Each line of the data must be written out again verbatim; no image belongs in the copy.
------------------------------------------------
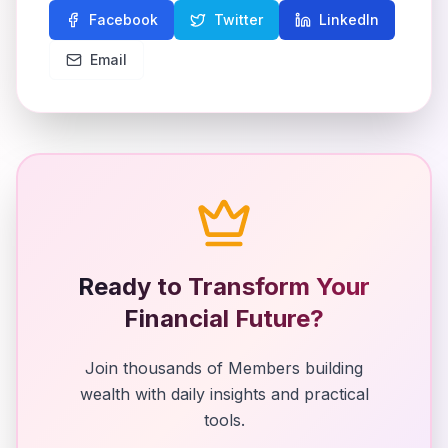
Facebook
Twitter
LinkedIn
Email
Ready to Transform Your
Financial Future?
Join thousands of Members building
wealth with daily insights and practical
tools.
------------------------------------------------
Solution to this exercise:
Facebook
Twitter
LinkedIn
Email
Ready to Transform Your
Financial Future?
Join thousands of Members building
wealth with daily insights and practical
tools.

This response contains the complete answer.